EXERCISE INPUT »
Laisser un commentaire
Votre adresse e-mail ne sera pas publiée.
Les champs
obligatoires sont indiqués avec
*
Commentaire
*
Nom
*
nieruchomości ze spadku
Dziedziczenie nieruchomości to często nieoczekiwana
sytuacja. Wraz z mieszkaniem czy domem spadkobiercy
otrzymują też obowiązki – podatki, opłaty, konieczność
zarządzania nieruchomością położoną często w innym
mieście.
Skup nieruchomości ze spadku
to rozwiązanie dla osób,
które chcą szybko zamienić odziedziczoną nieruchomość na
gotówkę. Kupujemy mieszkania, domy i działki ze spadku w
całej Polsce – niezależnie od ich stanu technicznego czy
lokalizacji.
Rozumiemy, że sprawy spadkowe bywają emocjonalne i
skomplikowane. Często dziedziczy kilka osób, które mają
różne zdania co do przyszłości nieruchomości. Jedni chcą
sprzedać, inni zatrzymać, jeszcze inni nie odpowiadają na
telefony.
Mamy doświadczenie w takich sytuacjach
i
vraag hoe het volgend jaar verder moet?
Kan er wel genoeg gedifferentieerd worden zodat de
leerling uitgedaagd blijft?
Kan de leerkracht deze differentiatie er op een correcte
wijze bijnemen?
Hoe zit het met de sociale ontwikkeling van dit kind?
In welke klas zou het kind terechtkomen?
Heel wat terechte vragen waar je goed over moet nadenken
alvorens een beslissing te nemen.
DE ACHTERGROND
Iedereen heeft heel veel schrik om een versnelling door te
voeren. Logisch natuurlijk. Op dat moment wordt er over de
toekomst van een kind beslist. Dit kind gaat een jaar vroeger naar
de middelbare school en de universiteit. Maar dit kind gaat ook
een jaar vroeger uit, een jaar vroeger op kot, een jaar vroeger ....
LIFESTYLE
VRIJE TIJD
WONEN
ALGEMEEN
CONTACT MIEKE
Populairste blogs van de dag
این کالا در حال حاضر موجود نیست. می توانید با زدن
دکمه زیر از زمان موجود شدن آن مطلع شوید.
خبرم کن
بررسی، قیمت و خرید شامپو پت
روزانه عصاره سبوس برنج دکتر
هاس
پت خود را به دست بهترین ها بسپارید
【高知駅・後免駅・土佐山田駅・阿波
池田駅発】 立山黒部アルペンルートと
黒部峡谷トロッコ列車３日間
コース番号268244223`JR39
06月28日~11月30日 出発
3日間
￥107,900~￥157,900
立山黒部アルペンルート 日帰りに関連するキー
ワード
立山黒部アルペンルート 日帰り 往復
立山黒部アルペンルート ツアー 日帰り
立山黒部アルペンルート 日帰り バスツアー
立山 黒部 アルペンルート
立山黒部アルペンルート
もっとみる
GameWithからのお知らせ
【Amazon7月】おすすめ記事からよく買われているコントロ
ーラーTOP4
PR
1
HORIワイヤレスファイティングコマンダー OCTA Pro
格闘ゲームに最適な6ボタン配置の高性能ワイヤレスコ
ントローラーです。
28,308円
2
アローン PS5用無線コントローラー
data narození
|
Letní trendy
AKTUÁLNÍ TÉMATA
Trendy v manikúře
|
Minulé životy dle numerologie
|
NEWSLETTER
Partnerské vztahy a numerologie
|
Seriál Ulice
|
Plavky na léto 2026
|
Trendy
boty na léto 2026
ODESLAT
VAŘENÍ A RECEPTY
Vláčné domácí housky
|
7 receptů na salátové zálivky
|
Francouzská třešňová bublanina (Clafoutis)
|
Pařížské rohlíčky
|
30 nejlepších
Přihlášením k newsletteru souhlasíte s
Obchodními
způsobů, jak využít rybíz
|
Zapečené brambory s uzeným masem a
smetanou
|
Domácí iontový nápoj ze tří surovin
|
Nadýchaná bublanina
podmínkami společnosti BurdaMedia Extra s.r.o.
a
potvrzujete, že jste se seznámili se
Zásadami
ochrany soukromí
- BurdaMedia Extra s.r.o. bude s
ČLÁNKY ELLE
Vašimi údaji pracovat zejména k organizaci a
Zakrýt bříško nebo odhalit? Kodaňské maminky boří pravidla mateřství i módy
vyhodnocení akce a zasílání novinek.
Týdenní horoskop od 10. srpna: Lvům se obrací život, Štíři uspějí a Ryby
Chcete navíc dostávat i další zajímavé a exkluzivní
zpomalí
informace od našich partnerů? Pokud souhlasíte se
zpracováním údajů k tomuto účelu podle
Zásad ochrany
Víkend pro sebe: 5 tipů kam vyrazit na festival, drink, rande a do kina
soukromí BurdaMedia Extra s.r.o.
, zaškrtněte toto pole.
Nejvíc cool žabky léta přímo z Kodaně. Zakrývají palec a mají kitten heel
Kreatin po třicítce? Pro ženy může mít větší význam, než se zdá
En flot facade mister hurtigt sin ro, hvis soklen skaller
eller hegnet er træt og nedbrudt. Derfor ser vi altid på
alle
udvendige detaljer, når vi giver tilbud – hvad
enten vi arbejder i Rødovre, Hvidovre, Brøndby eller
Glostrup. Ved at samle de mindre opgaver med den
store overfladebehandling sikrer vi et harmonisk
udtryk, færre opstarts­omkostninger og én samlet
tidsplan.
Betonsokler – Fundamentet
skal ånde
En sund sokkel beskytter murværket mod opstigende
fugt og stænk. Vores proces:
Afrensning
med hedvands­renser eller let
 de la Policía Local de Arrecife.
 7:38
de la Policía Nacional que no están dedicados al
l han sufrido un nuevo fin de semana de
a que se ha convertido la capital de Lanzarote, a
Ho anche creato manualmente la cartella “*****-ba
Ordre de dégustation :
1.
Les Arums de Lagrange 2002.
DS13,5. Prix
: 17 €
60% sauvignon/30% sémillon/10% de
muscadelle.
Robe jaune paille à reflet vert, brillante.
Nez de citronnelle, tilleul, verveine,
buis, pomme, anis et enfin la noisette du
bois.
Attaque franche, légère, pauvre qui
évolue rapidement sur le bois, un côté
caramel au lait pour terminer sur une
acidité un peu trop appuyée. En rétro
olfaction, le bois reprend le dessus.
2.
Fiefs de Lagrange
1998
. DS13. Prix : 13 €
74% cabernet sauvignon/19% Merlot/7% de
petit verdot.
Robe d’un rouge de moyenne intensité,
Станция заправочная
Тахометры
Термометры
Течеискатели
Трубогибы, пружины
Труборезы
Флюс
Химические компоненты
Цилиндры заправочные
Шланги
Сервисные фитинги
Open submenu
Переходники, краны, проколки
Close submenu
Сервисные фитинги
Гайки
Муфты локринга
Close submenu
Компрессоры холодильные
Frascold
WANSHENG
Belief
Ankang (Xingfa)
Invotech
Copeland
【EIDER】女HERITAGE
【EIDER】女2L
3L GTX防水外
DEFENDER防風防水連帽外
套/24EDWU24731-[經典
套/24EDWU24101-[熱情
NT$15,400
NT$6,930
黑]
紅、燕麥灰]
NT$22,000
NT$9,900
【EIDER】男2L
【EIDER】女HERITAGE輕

WHAT IS NEEDED »
Could you reproduce every line of the listing exactly?

SOLUTION TO THIS TASK »
Laisser un commentaire
Votre adresse e-mail ne sera pas publiée.
Les champs
obligatoires sont indiqués avec
*
Commentaire
*
Nom
*
nieruchomości ze spadku
Dziedziczenie nieruchomości to często nieoczekiwana
sytuacja. Wraz z mieszkaniem czy domem spadkobiercy
otrzymują też obowiązki – podatki, opłaty, konieczność
zarządzania nieruchomością położoną często w innym
mieście.
Skup nieruchomości ze spadku
to rozwiązanie dla osób,
które chcą szybko zamienić odziedziczoną nieruchomość na
gotówkę. Kupujemy mieszkania, domy i działki ze spadku w
całej Polsce – niezależnie od ich stanu technicznego czy
lokalizacji.
Rozumiemy, że sprawy spadkowe bywają emocjonalne i
skomplikowane. Często dziedziczy kilka osób, które mają
różne zdania co do przyszłości nieruchomości. Jedni chcą
sprzedać, inni zatrzymać, jeszcze inni nie odpowiadają na
telefony.
Mamy doświadczenie w takich sytuacjach
i
vraag hoe het volgend jaar verder moet?
Kan er wel genoeg gedifferentieerd worden zodat de
leerling uitgedaagd blijft?
Kan de leerkracht deze differentiatie er op een correcte
wijze bijnemen?
Hoe zit het met de sociale ontwikkeling van dit kind?
In welke klas zou het kind terechtkomen?
Heel wat terechte vragen waar je goed over moet nadenken
alvorens een beslissing te nemen.
DE ACHTERGROND
Iedereen heeft heel veel schrik om een versnelling door te
voeren. Logisch natuurlijk. Op dat moment wordt er over de
toekomst van een kind beslist. Dit kind gaat een jaar vroeger naar
de middelbare school en de universiteit. Maar dit kind gaat ook
een jaar vroeger uit, een jaar vroeger op kot, een jaar vroeger ....
LIFESTYLE
VRIJE TIJD
WONEN
ALGEMEEN
CONTACT MIEKE
Populairste blogs van de dag
این کالا در حال حاضر موجود نیست. می توانید با زدن
دکمه زیر از زمان موجود شدن آن مطلع شوید.
خبرم کن
بررسی، قیمت و خرید شامپو پت
روزانه عصاره سبوس برنج دکتر
هاس
پت خود را به دست بهترین ها بسپارید
【高知駅・後免駅・土佐山田駅・阿波
池田駅発】 立山黒部アルペンルートと
黒部峡谷トロッコ列車３日間
コース番号268244223`JR39
06月28日~11月30日 出発
3日間
￥107,900~￥157,900
立山黒部アルペンルート 日帰りに関連するキー
ワード
立山黒部アルペンルート 日帰り 往復
立山黒部アルペンルート ツアー 日帰り
立山黒部アルペンルート 日帰り バスツアー
立山 黒部 アルペンルート
立山黒部アルペンルート
もっとみる
GameWithからのお知らせ
【Amazon7月】おすすめ記事からよく買われているコントロ
ーラーTOP4
PR
1
HORIワイヤレスファイティングコマンダー OCTA Pro
格闘ゲームに最適な6ボタン配置の高性能ワイヤレスコ
ントローラーです。
28,308円
2
アローン PS5用無線コントローラー
data narození
|
Letní trendy
AKTUÁLNÍ TÉMATA
Trendy v manikúře
|
Minulé životy dle numerologie
|
NEWSLETTER
Partnerské vztahy a numerologie
|
Seriál Ulice
|
Plavky na léto 2026
|
Trendy
boty na léto 2026
ODESLAT
VAŘENÍ A RECEPTY
Vláčné domácí housky
|
7 receptů na salátové zálivky
|
Francouzská třešňová bublanina (Clafoutis)
|
Pařížské rohlíčky
|
30 nejlepších
Přihlášením k newsletteru souhlasíte s
Obchodními
způsobů, jak využít rybíz
|
Zapečené brambory s uzeným masem a
smetanou
|
Domácí iontový nápoj ze tří surovin
|
Nadýchaná bublanina
podmínkami společnosti BurdaMedia Extra s.r.o.
a
potvrzujete, že jste se seznámili se
Zásadami
ochrany soukromí
- BurdaMedia Extra s.r.o. bude s
ČLÁNKY ELLE
Vašimi údaji pracovat zejména k organizaci a
Zakrýt bříško nebo odhalit? Kodaňské maminky boří pravidla mateřství i módy
vyhodnocení akce a zasílání novinek.
Týdenní horoskop od 10. srpna: Lvům se obrací život, Štíři uspějí a Ryby
Chcete navíc dostávat i další zajímavé a exkluzivní
zpomalí
informace od našich partnerů? Pokud souhlasíte se
zpracováním údajů k tomuto účelu podle
Zásad ochrany
Víkend pro sebe: 5 tipů kam vyrazit na festival, drink, rande a do kina
soukromí BurdaMedia Extra s.r.o.
, zaškrtněte toto pole.
Nejvíc cool žabky léta přímo z Kodaně. Zakrývají palec a mají kitten heel
Kreatin po třicítce? Pro ženy může mít větší význam, než se zdá
En flot facade mister hurtigt sin ro, hvis soklen skaller
eller hegnet er træt og nedbrudt. Derfor ser vi altid på
alle
udvendige detaljer, når vi giver tilbud – hvad
enten vi arbejder i Rødovre, Hvidovre, Brøndby eller
Glostrup. Ved at samle de mindre opgaver med den
store overfladebehandling sikrer vi et harmonisk
udtryk, færre opstarts­omkostninger og én samlet
tidsplan.
Betonsokler – Fundamentet
skal ånde
En sund sokkel beskytter murværket mod opstigende
fugt og stænk. Vores proces:
Afrensning
med hedvands­renser eller let
 de la Policía Local de Arrecife.
 7:38
de la Policía Nacional que no están dedicados al
l han sufrido un nuevo fin de semana de
a que se ha convertido la capital de Lanzarote, a
Ho anche creato manualmente la cartella “*****-ba
Ordre de dégustation :
1.
Les Arums de Lagrange 2002.
DS13,5. Prix
: 17 €
60% sauvignon/30% sémillon/10% de
muscadelle.
Robe jaune paille à reflet vert, brillante.
Nez de citronnelle, tilleul, verveine,
buis, pomme, anis et enfin la noisette du
bois.
Attaque franche, légère, pauvre qui
évolue rapidement sur le bois, un côté
caramel au lait pour terminer sur une
acidité un peu trop appuyée. En rétro
olfaction, le bois reprend le dessus.
2.
Fiefs de Lagrange
1998
. DS13. Prix : 13 €
74% cabernet sauvignon/19% Merlot/7% de
petit verdot.
Robe d’un rouge de moyenne intensité,
Станция заправочная
Тахометры
Термометры
Течеискатели
Трубогибы, пружины
Труборезы
Флюс
Химические компоненты
Цилиндры заправочные
Шланги
Сервисные фитинги
Open submenu
Переходники, краны, проколки
Close submenu
Сервисные фитинги
Гайки
Муфты локринга
Close submenu
Компрессоры холодильные
Frascold
WANSHENG
Belief
Ankang (Xingfa)
Invotech
Copeland
【EIDER】女HERITAGE
【EIDER】女2L
3L GTX防水外
DEFENDER防風防水連帽外
套/24EDWU24731-[經典
套/24EDWU24101-[熱情
NT$15,400
NT$6,930
黑]
紅、燕麥灰]
NT$22,000
NT$9,900
【EIDER】男2L
【EIDER】女HERITAGE輕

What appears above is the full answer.